Gleichzeitig bleibt die Abhängigkeit von privater Verschuldung ein strukturelles Risiko. Das System neigt zu Übertreibungen, weil Menschen und Institutionen meist gleichzeitig optimistisch oder pessimistisch handeln. Ein Herdentrieb. So entstehen Blasen und Krisen, die ganze Gesellschaften erschüttern können. Die Politik versucht gegenzusteuern, doch die bisherigen Instrumente reichen nicht aus, um Stabilität dauerhaft zu gewährleisten.

Die Debatte um die Vollgeld-Initiative hat gezeigt, dass Alternativen existieren – auch wenn sie politisch bislang keine Mehrheit fanden. Ob solche Reformen in Zukunft realistischer werden, hängt stark davon ab, wie wir mit den wiederkehrenden Krisen des kreditbasierten Systems umgehen.
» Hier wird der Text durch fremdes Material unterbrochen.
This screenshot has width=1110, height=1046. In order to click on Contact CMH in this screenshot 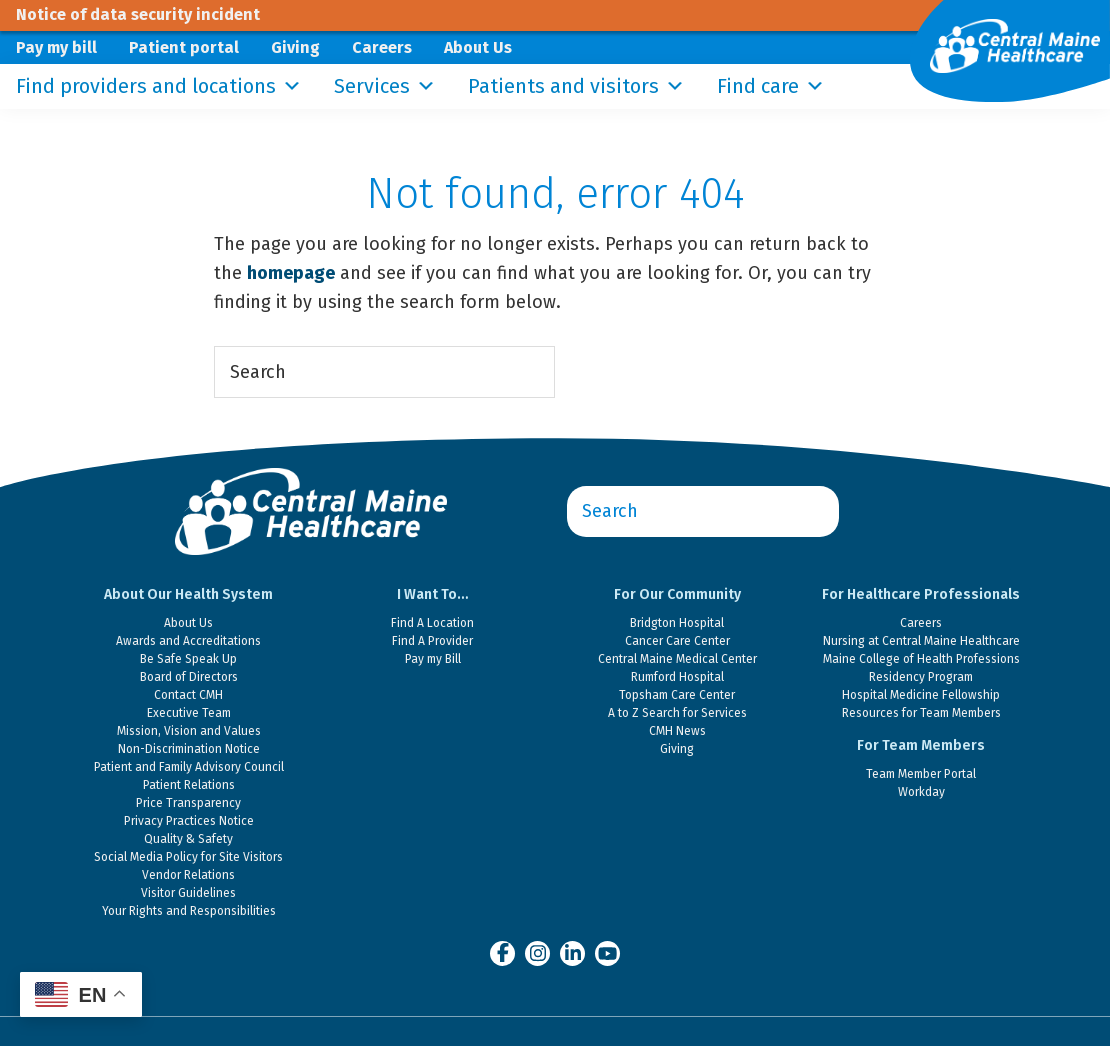, I will do `click(188, 695)`. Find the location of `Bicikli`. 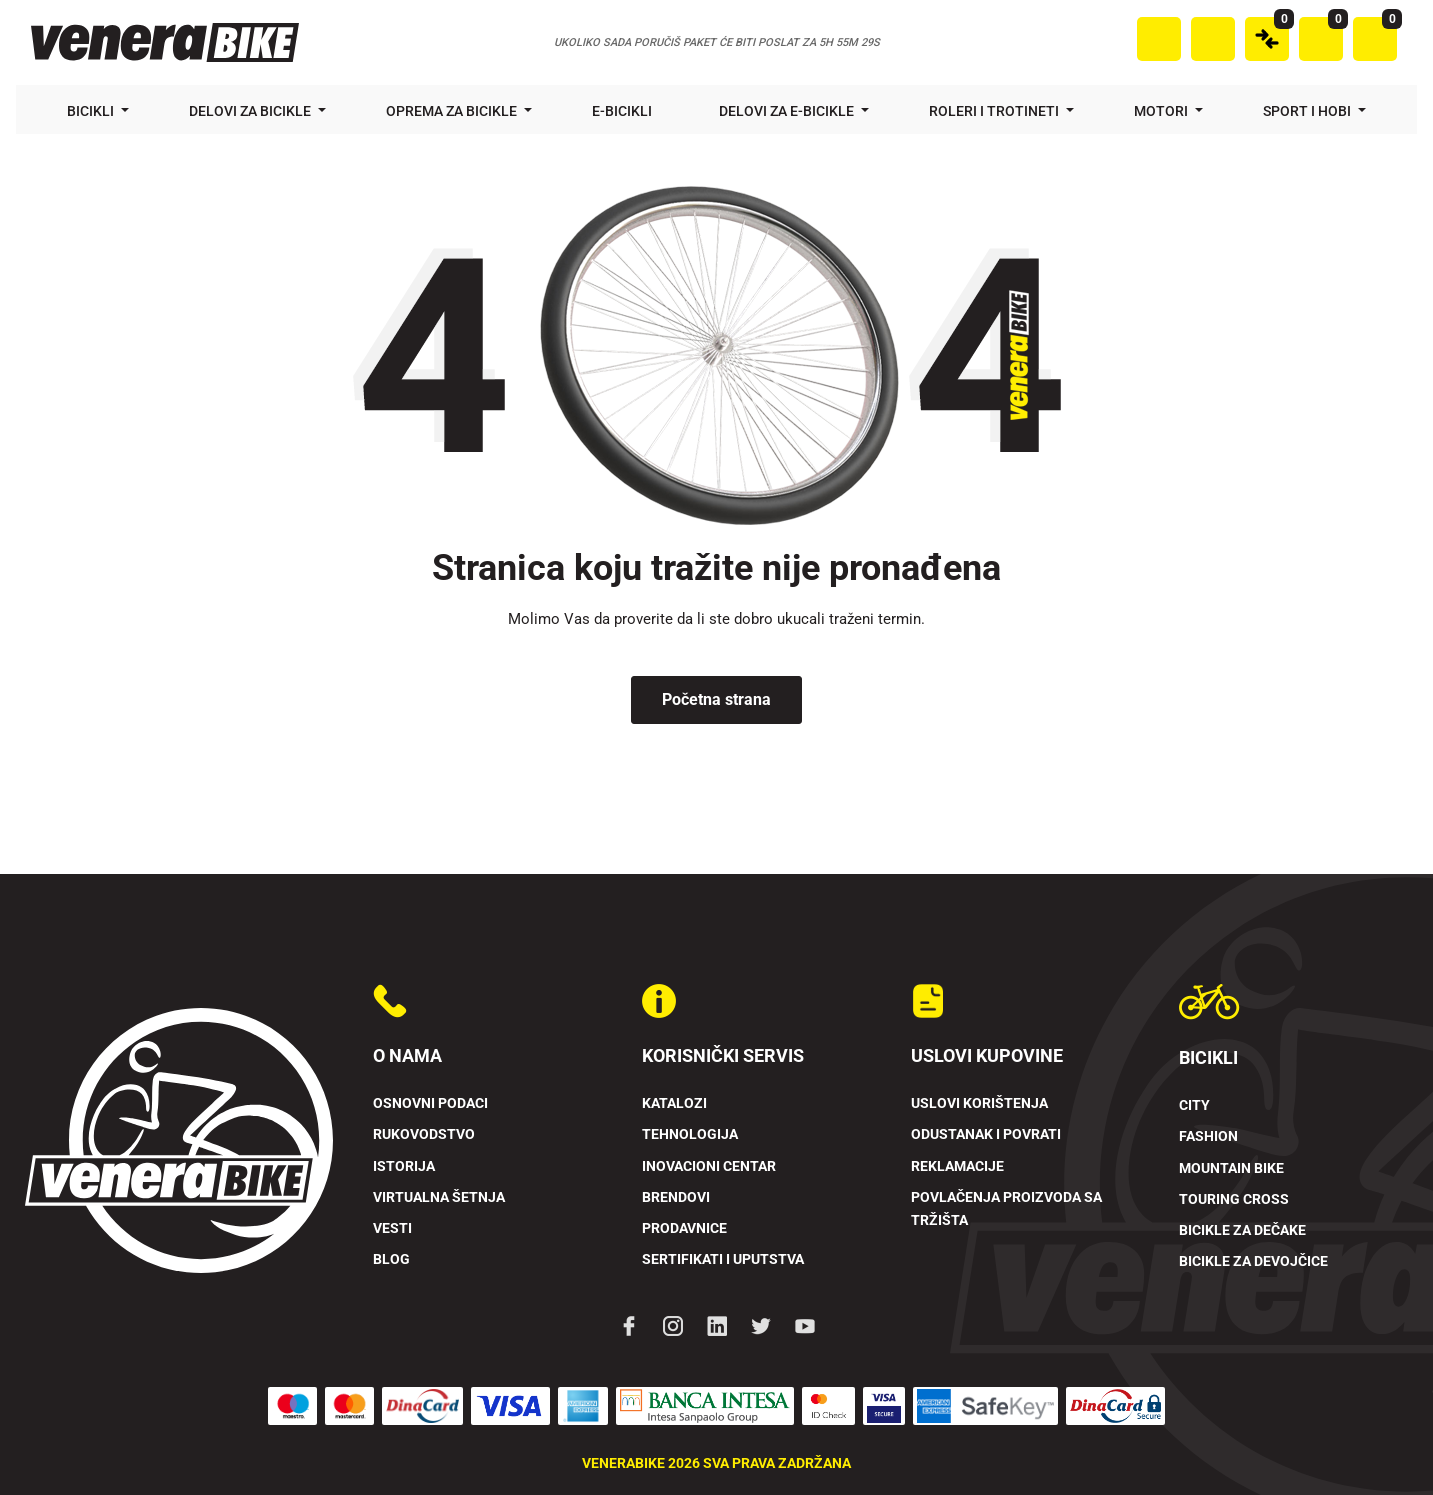

Bicikli is located at coordinates (92, 111). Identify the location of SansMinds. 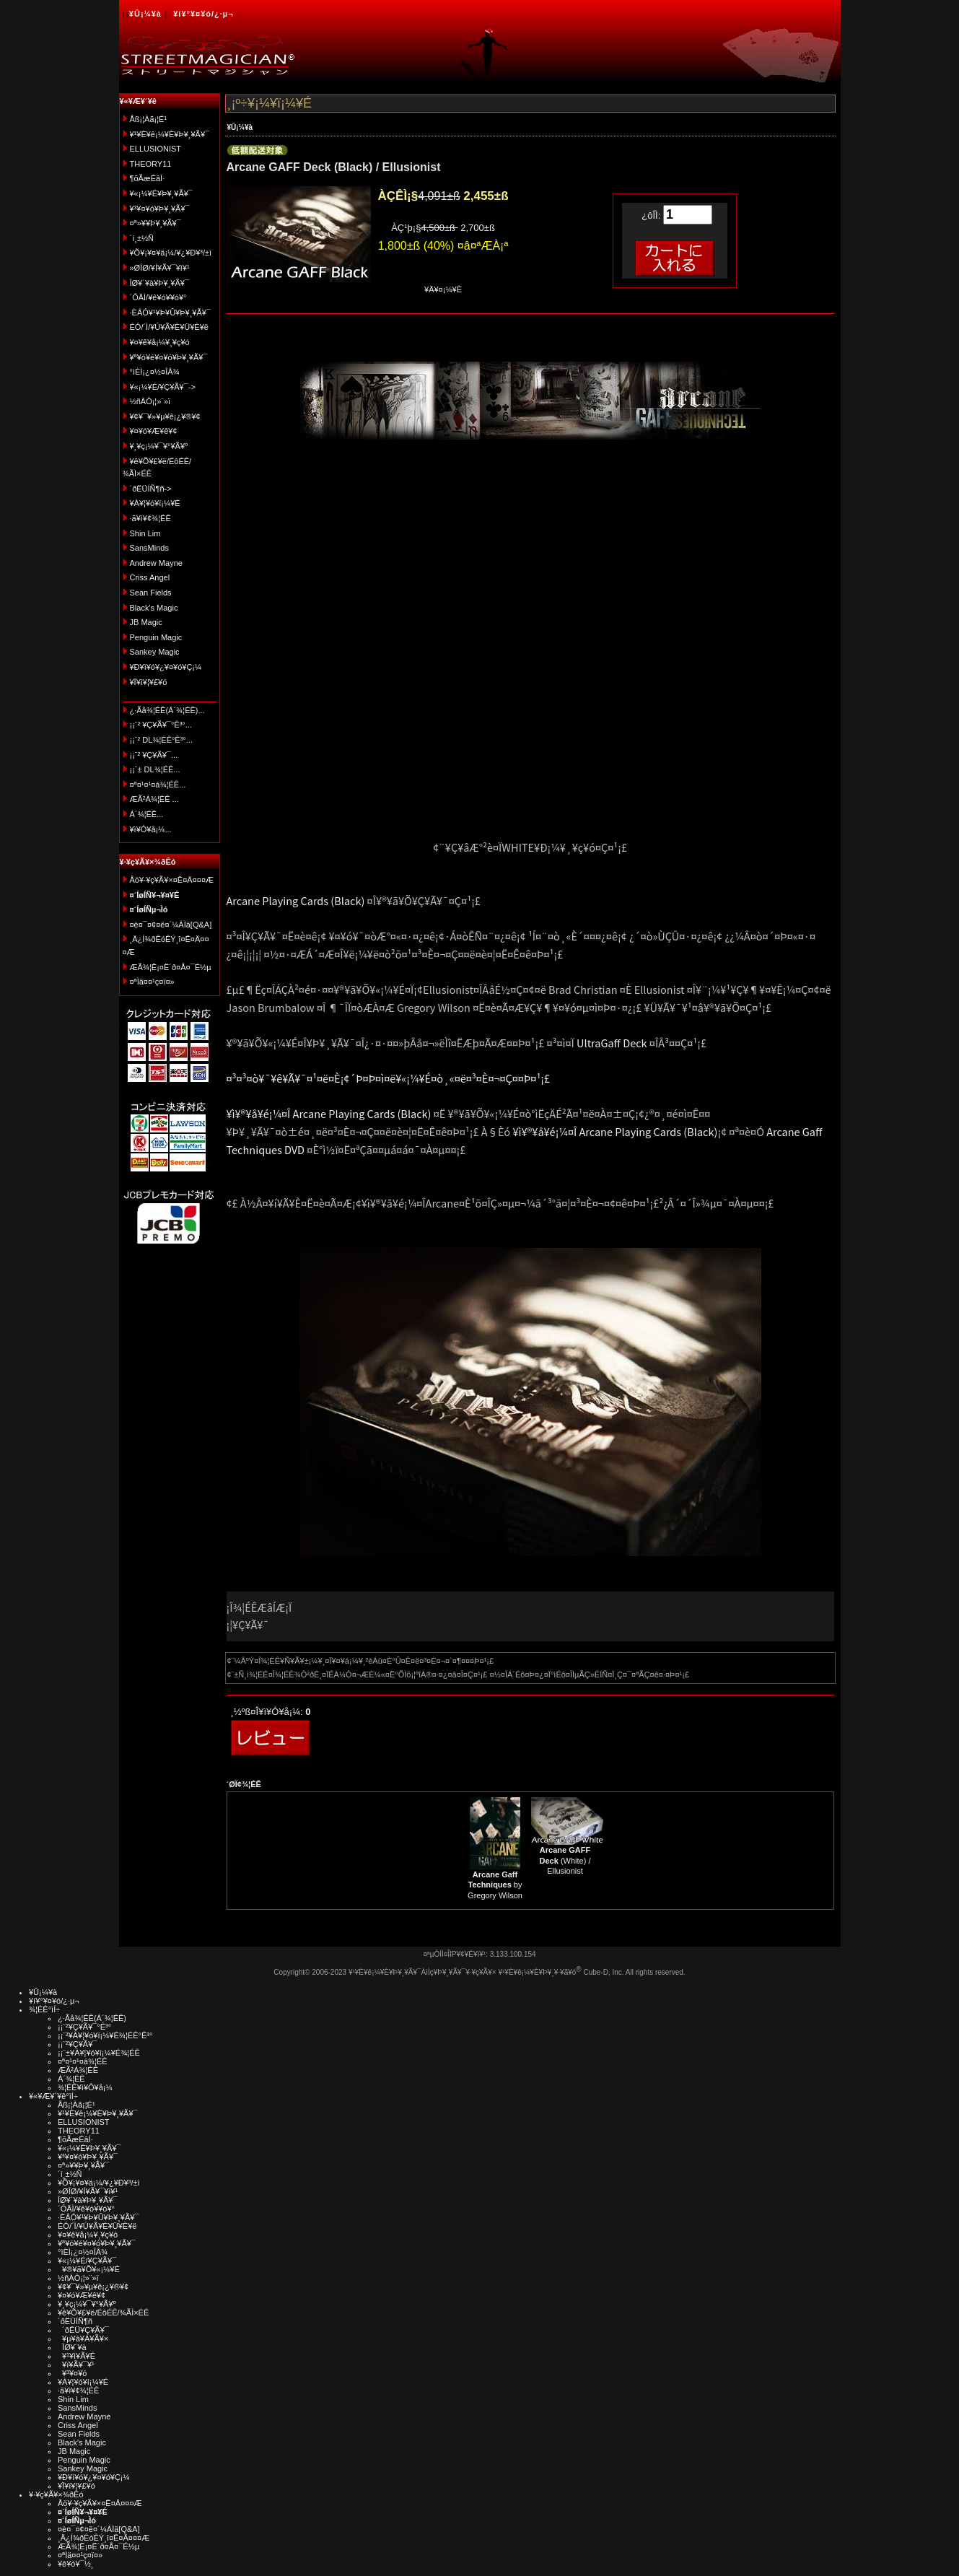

Jede Krise rüttelt an den Grundfesten des Vertrauens und öffnet ein Zeitfenster für neue Ideen.

Doch bis dahin gilt: Die Bereitschaft privater Akteure, Kredite aufzunehmen, bleibt entscheidend für die Dynamik der Realwirtschaft. Unser Wirtschaftssystem funktioniert nur, solange Haushalte und Unternehmen bereit sind, Schulden zu machen.

Ihr Beitrag beginnt hier: Sprechen Sie mit Freunden, Bekannten und Kollegen über diese Zusammenhänge. Je mehr Menschen verstehen, dass private Verschuldung der eigentliche Treiber von Konsum und Investition ist, desto bewusster können wir mit Krediten, Geld und Wachstum umgehen. Nur durch Aufklärung und Diskussion schaffen wir ein Bewusstsein für die Chancen und Risiken dieses Systems – und legen damit den Grundstein für eine reflektierte Wirtschaftspolitik der Zukunft.